The speed of this precession is variable and is dependent on the strength of the external magnetic field and the gyromagnetic ratio of the atom at hand. The formula to calculate Precessional Frequency is known as the Larmor equation, and while this formula looks intimidating initially, upon closer examination you will find that is no more difficult than the simplest of algebra problems. The Larmor Equation is as follows.

ωo = Bo x λ

Where ωo is the precessional frequency

Bo is the strength of the external magnetic field

And λ is the gyromagnetic ratio

Again, these complex terms and symbols may seem initially intimidating but we will break this equation down into very easily understandable terms.

We will start with Precessional frequency ωo. This can be understood easily using our outstretched arm circle exercise described above. Precessional Frequency is simply how many times your arm circles in a given time frame. In Magnetic Resonance, we are describing how many times the magnetic moment of hydrogen spins around the external magnetic field in one second. This value is described with the unit of measurement MHz or Megahertz which is millions of spins per second.

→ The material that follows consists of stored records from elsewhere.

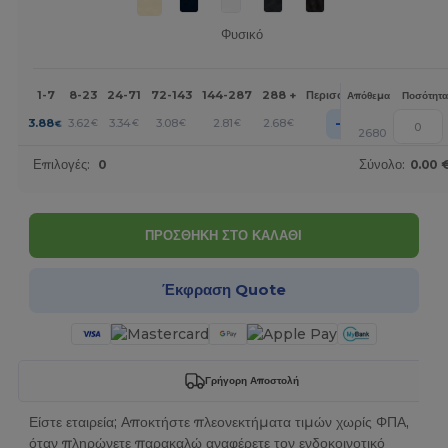
Φυσικό
1-7
8-23
24-71
72-143
144-287
288 +
Περισσότερα
Απόθεμα
Ποσότητα
+
3.88
3.62
3.34
3.08
2.81
2.68
€
€
€
€
€
€
2680
Επιλογές:
0
Σύνολο:
0.00 
ΠΡΟΣΘΗΚΗ ΣΤΟ ΚΑΛΑΘΙ
Έκφραση Quote
Γρήγορη Αποστολή
Είστε εταιρεία; Αποκτήστε πλεονεκτήματα τιμών χωρίς ΦΠΑ,
όταν πληρώνετε παρακαλώ αναφέρετε τον ενδοκοινοτικό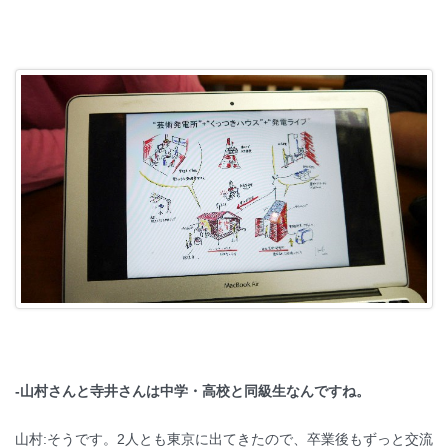
-山村さんと寺井さんは中学・高校と同級生なんですね。
山村:そうです。2人とも東京に出てきたので、卒業後もずっと交流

Next is external magnetic field strength Bo. As MRI Technologists this is simply how powerful the external magnetic field of your machine is, which is measured in Tesla. Common high field system strengths are 1.5 T and 3.0 T.

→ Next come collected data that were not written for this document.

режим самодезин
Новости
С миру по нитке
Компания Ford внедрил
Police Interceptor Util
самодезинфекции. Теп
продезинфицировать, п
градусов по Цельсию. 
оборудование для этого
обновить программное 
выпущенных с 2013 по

Finally, we will discuss gyromagnetic ratio λ. Gyromagnetic ratio is a constant number that is associated with a given atom containing an MRI active nuclei. It illustrates the effect of magnetism over precessional frequency. As the external magnetic field increases in strength, for instance from 1.5T to 3.0T MRI Active nuclei will increase their speed of precession. Therefore Gyromagnetic ratio is expressed as spins per field strength or MHz/T (Megahertz per Tesla). While there are numerous MRI Active Nuclei with their own Gyromagnetic Ratio the registry will not be expecting you to have these numbers memorized and will provide you with each Gyromagnetic Ratio when appropriate, with one exception. Any Guesses?


The Gyromagnetic Ratio of hydrogen is 42.57 MHz/T or 42,570,000 spins per second per Tesla.

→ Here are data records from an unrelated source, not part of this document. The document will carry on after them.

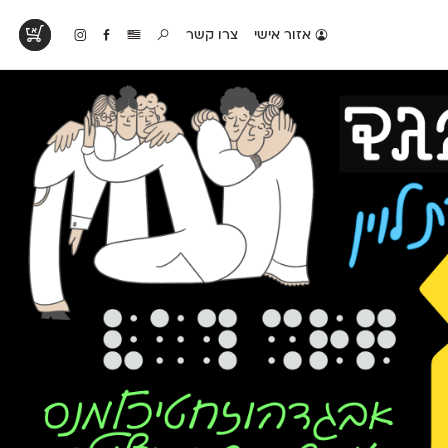
אזור אישי
צרו קשר
טים בפעולה
קטלוג להדפסה
טבלת השוואה
לראות עיצובים
לאלו שאוהבים לבחון
טבלה עם כל המאפיינים
פים שנעשו עם
פונטים על־גבי דף A4
של הפונטים שלנו זה
ונטים שלנו
לבן מולבן
לצד זה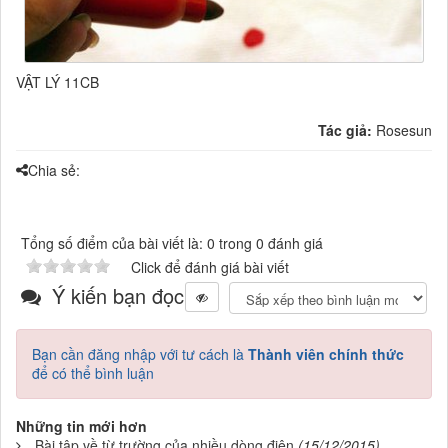
VẬT LÝ 11CB
Tác giả:
Rosesun
Chia sẻ:
Tổng số điểm của bài viết là: 0 trong 0 đánh giá
Click để đánh giá bài viết
Ý kiến bạn đọc
Bạn cần đăng nhập với tư cách là
Thành viên chính thức
để có thể bình luận
Những tin mới hơn
Bài tập về từ trường của nhiều dòng điện
(15/12/2015)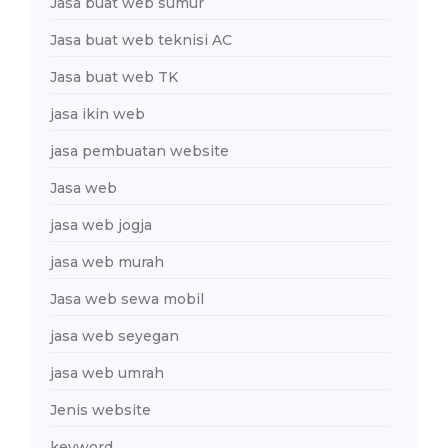
Jasa buat web sumur
Jasa buat web teknisi AC
Jasa buat web TK
jasa ikin web
jasa pembuatan website
Jasa web
jasa web jogja
jasa web murah
Jasa web sewa mobil
jasa web seyegan
jasa web umrah
Jenis website
keyword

Given this number and these principles test questions regarding the Larmor equation become simple.

In given any two numbers you can solve for the third using basic algebra. For instance, say you are given an external field strength of 3.0T and are asked to solve for the precessional frequency of Hydrogen, which we know has a gyromagnetic ratio of 42.57MHz/T. Using the above equation we would plug in our known figures.

ωo = Bo x λ

We know that the external magnetic field strength is 3.0T

ωo = 3.0T x λ

We also know that the gyromagnetic ratio of hydrogen is 42.57MHz/T

ωo = 3.0T x 42.57MHz/T

At this point, we have broken the equation down into a very simple algebra problem as promised. We simply multiply 3.0×42.57 to get 127.71 and simplify units. The Tesla denominator in the gyromagnetic ratio cancels out the Tesla numerator in the external magnetic field leaving us with only MHz. (If these mathematical terms are dense or too far in your distant memory we understand, simply knowing that the value you end up with for precessional frequency is MHz will suffice). In simplifying we end up with a precessional frequency ωo of 127.71 MHz.

What does this value tell us about the principles of magnetism and how is this information useful?

The Larmor equation illustrates very clearly that external magnetic field strength has a direct effect on precessional frequency. The precessional frequency at a given field strength is of great importance in MRI as Resonance relies on a disturbance, in MRI a radiofrequency pulse, unsettling MRI active nuclei at a similar frequency to that which they are precessing.


The above concepts are extremely dense, particularly to those who are unfamiliar to them. Before continuing on to the next section we strongly recommend that you review the above concepts and analogies until they become clear, as MRI Physics largely relies on scaffolding and your future comprehension of the topic largely relies on your understanding of these fundamental principles.